My relation to Shakespeare’s longest play Hamlet is nothing short of turbulent. After high school, my teenage ego told me that I knew everything there was to know about the play. After studying it in university, I realised that, in fact, I know nothing. The problem may be that as with most Shakespearean plays, when you peel back the layers, you just find more.
But it’s not really the eponymous tragic hero that I want to peel back the layers to. For all his long winded monologues, Hamlet’s presence at front and centre stage is expected, and therefore, not so interesting to me. I’m more allured by that demure woman who mostly lurks in the shadows of the off-stage, with garlands of wildflowers in her hair and brook water dripping off her clothes. I speak, of course, of Ophelia.

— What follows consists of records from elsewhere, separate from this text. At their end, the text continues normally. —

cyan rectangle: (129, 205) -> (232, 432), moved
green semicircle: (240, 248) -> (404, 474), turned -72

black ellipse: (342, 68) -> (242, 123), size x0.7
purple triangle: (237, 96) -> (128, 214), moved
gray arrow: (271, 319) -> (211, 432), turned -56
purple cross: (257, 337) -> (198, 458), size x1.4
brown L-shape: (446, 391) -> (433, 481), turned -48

Ophelia lacks the fire of her Shakesperean female peers. She doesn’t have Juliet’s defiance, Portia’s ingenuity, nor Helena’s obsession. Instead, Ophelia seems to serve two primary purposes – to support Hamlet’s role as protagonist, and later, to play the part of ‘Shakespearean fool’ when she goes mad.

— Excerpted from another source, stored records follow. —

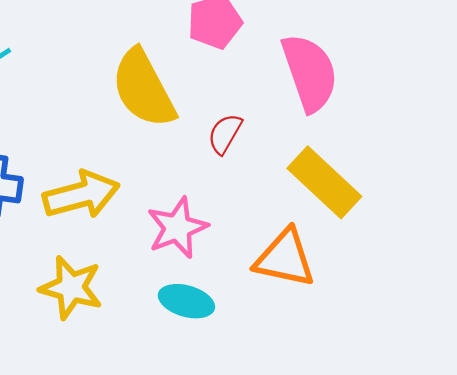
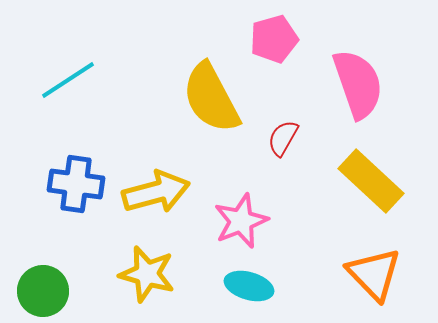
orange triangle: (285, 258) -> (374, 274), moved, turned 34

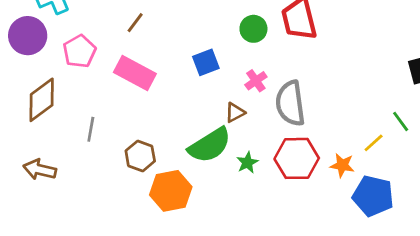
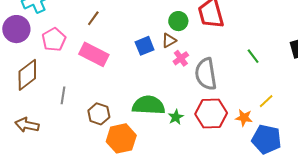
brown triangle: (235, 113) -> (169, 40), moved
green line: (401, 121) -> (253, 56), moved
green semicircle: (210, 145) -> (149, 105), turned -144

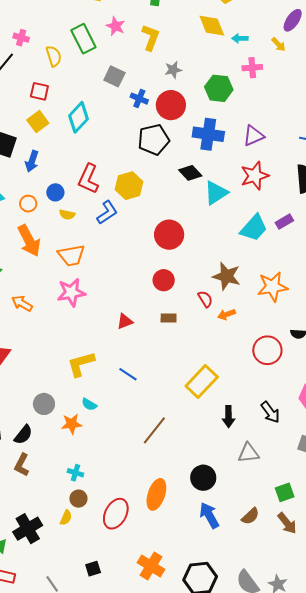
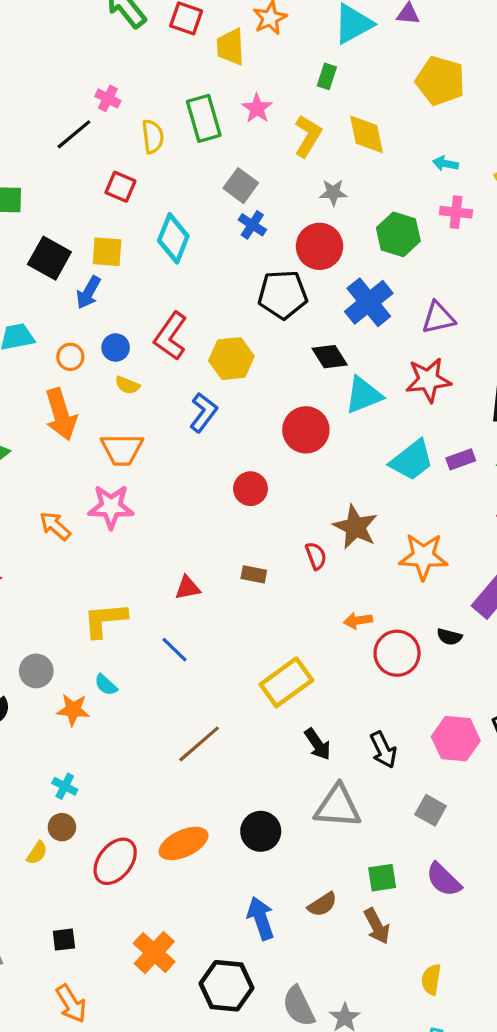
yellow diamond: (212, 26) -> (366, 134), moved
blue cross: (139, 99) -> (252, 225), moved
cyan diamond: (79, 117) -> (173, 238), turned -32
yellow square: (38, 122) -> (107, 252), moved, turned 30
blue cross: (208, 134) -> (369, 302), turned 32
blue L-shape: (107, 212) -> (203, 412), moved, turned -30
red circle: (169, 235) -> (306, 430), moved
red circle: (164, 280) -> (250, 489), moved
orange arrow: (22, 303) -> (55, 526), moved
orange arrow: (226, 314) -> (358, 621), moved
red triangle: (125, 321) -> (188, 588), moved
black arrow: (229, 417) -> (318, 744), turned -45
gray triangle: (248, 453) -> (338, 806), size x1.4
orange ellipse: (156, 494) -> (183, 843), turned 36
blue arrow: (209, 515) -> (261, 918), moved

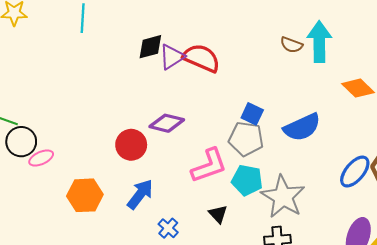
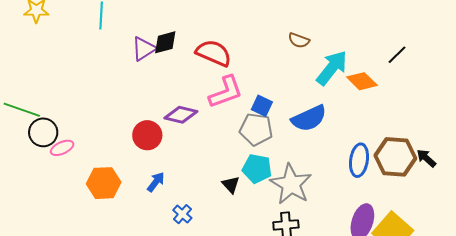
cyan arrow: (319, 42) -> (332, 68), moved, turned 39
purple triangle: (172, 57) -> (144, 49), moved
pink L-shape: (209, 166) -> (226, 92), moved
blue ellipse: (355, 172) -> (359, 160), turned -32
blue arrow: (140, 194) -> (156, 182), size x0.7
black triangle: (218, 214) -> (231, 185), moved

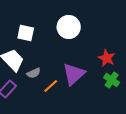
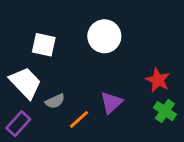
purple triangle: (74, 74) -> (111, 103), size x0.7

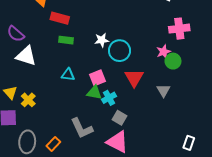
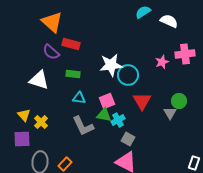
purple semicircle: (16, 34) -> (51, 52), moved
green rectangle: (66, 40) -> (73, 74), moved
white star: (102, 40) -> (111, 65), size x1.6
pink star: (164, 52) -> (162, 62), moved
green circle: (173, 61) -> (179, 101), moved
gray L-shape: (82, 128) -> (83, 126), moved

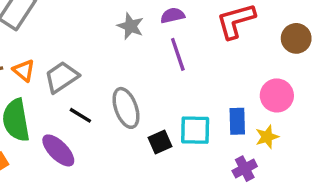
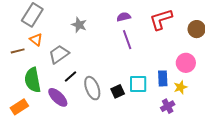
gray star: (131, 26) -> (79, 25), moved
orange triangle: (24, 70) -> (36, 40), moved
gray ellipse: (126, 108) -> (92, 88), moved
black line: (80, 115) -> (70, 77), turned -72

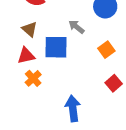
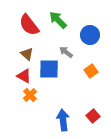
red triangle: (26, 56) -> (24, 76), turned 42
red square: (114, 83) -> (93, 116), moved

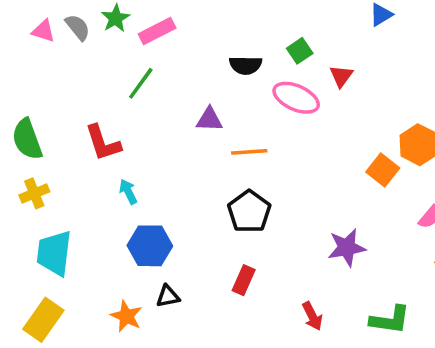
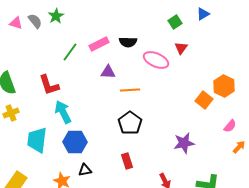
pink rectangle: (157, 31) -> (99, 44), moved
green square: (300, 51) -> (175, 22), moved
cyan arrow: (128, 192) -> (63, 112), size x1.6
cyan trapezoid: (54, 253) -> (37, 140), moved
red rectangle: (244, 280) -> (127, 161), turned -42

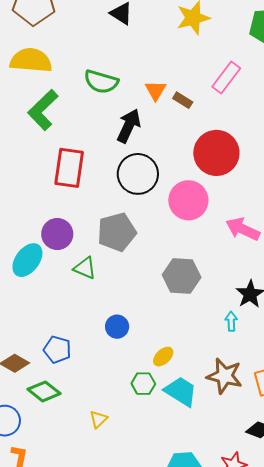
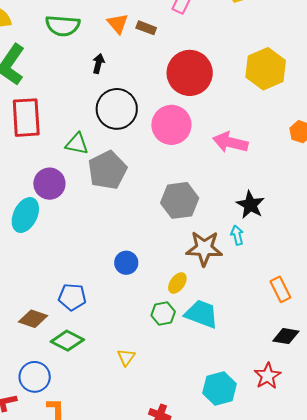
black arrow: (129, 126) -> (98, 63), size x0.6
red rectangle: (69, 168) -> (26, 118), moved
green triangle: (85, 268) -> (77, 144), moved
brown star: (225, 376) -> (204, 248), moved

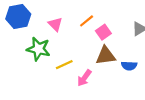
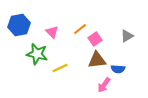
pink arrow: (84, 78) -> (104, 85), moved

But her limited role is not of her own doing. Time and again, Shakespeare gags Ophelia, offering her a meagre 58 lines throughout the play, and having the male characters Hamlet, her brother Laertes, and father Polonius brutally mansplain her own feelings to her. We see this when she tries to explain her relationship with Hamlet to Polonius:
OPHELIA
He hath, my lord, of late made many tenders
Of his affection to me.
LORD POLONIUS
Affection, pah! You speak like a green girl
Unsifted in such perilous circumstance.
Do you believe his ‘tenders,’ as you call them?
(1.3.8-12)
Here, Ophelia’s subjectivity is ignored, and she is understood figuratively as a naive “green girl”. She is constantly cast into metaphor by the men around her as a “Nymph” (3.1.97), “a baby” (1.3.14), and “rose of May” (4.5.181). Perhaps it is because Ophelia is not given space to redefine who she is that we are forever stuck with the image of her as a tragic, pitiful ingénue who drowns at the end of Hamlet – epitomised by Sir John Everett Millais in his painting, Ophelia.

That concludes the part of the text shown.